No! This is NOT an April Fool joke!

As readers know, I have often blogged about the importance of having breakfast to better manage your weight.

Now, a study in mice, suggests that it is not just important to have breakfast but to also make sure that it is high in fat if you really want to get your metabolism going.

This, at least, was the finding in a study by Molly Bray and colleagues from the University of Alabama at Birmingham, Alabama, just released online in the International Journal of Obesity.

The study shows that when mice were fed a high-fat meal at the beginning of their active period (breakfast), they were better able to deal with variations in diet composition during the rest of their wake phase than when they were given a high-carbohydrate meal at the beginning of their activity cycle.

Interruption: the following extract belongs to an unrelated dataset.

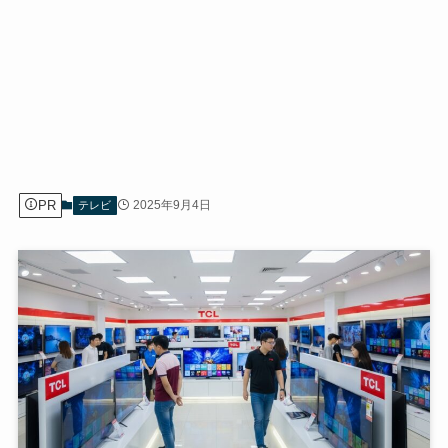
PR
2025年9月4日
テレビ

Conversely, when they were given the high-fat meal at the end of their active phase (dinner), they gained weight and developed glucose intolerance, hyperinsulinemia, hypertriglyceridemia, and other features of the metabolic syndrome.

Importantly, these changes were independent of daily total or fat-derived calories.

This study adds to the growing evidence that biological rhythms profoundly influence energy homeostasis and that the time at which certain foods are eaten may be as important as the composition of those foods.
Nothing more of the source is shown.